Which lines below contain "робота"? Pull them out.

[[ RECORDS FOR THIS TASK, beginning ]]

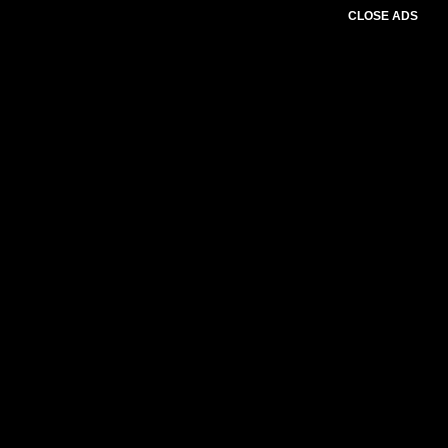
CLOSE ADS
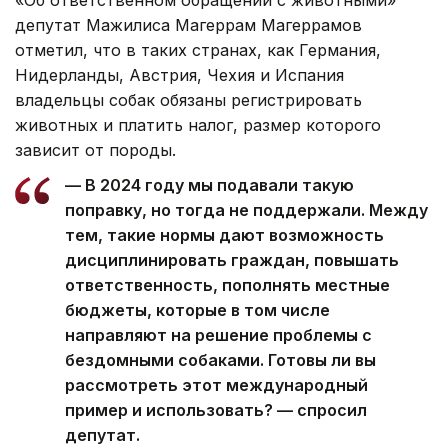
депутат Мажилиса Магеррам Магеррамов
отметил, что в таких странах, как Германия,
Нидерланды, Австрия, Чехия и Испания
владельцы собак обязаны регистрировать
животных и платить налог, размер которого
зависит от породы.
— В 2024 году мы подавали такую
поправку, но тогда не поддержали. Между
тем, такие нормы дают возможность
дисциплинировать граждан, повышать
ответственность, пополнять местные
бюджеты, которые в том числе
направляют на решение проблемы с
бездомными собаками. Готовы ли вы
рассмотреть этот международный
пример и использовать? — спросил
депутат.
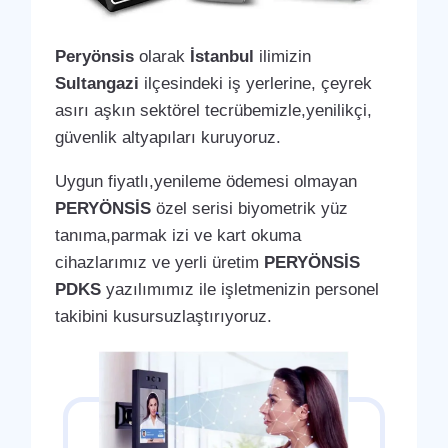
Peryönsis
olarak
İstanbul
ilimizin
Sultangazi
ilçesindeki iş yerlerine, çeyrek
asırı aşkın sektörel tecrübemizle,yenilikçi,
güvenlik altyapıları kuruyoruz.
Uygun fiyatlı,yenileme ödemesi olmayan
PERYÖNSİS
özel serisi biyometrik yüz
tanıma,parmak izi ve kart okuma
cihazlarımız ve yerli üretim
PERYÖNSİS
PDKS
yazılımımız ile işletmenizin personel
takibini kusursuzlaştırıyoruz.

[[ RECORDS FOR THIS TASK, end ]]
[[ RECORDS FOR THIS TASK, beginning ]]

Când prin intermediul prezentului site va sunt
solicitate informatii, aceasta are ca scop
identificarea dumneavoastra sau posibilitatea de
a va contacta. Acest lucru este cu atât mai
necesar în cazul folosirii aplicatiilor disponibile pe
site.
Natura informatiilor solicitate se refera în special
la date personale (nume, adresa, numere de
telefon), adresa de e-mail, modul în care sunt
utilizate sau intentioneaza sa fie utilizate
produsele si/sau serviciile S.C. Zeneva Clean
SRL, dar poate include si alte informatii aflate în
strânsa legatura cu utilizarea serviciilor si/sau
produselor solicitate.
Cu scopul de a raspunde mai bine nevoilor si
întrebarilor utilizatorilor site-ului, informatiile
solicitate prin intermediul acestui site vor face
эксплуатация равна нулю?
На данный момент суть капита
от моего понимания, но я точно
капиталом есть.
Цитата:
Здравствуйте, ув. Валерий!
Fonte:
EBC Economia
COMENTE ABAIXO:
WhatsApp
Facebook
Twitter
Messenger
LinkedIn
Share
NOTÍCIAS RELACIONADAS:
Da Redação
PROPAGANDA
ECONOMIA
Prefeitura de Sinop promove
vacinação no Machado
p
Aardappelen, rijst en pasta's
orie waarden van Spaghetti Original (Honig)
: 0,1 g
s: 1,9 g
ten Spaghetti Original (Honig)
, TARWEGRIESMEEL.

[[ RECORDS FOR THIS TASK, end ]]
[[ RECORDS FOR THIS TASK, beginning ]]

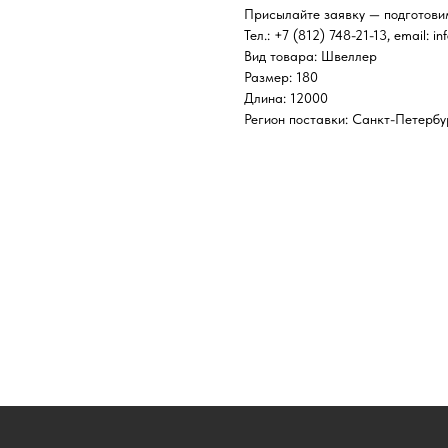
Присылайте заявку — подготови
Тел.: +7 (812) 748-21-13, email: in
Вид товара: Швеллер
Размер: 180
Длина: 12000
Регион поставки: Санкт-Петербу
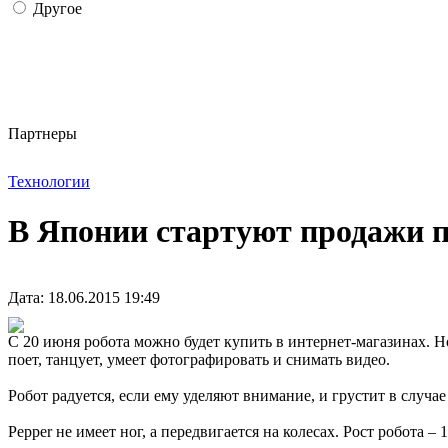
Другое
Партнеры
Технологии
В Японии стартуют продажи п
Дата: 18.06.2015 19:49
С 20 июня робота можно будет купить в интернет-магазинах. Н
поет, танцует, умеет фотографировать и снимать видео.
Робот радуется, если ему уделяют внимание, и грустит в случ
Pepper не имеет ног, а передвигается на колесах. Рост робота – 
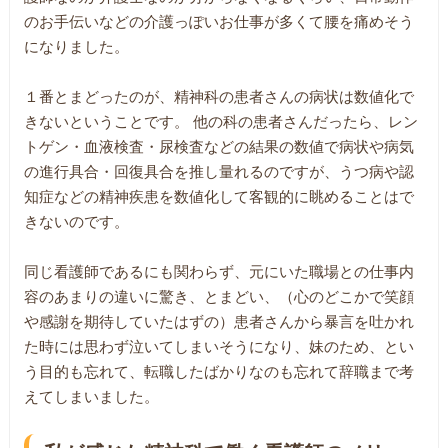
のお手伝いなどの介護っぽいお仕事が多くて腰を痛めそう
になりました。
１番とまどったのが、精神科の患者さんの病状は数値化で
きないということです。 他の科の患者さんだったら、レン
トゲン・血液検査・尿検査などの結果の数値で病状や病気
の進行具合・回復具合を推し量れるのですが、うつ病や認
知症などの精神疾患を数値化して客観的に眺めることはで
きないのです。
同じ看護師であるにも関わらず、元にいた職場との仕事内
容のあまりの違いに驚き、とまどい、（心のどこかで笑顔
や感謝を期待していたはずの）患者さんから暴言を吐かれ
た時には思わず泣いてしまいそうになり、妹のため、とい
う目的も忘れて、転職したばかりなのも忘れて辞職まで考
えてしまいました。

[[ RECORDS FOR THIS TASK, end ]]

§ ANSWER FOR THE TASK:
С 20 июня робота можно будет купить в интернет-магазинах. Н
Pepper не имеет ног, а передвигается на колесах. Рост робота – 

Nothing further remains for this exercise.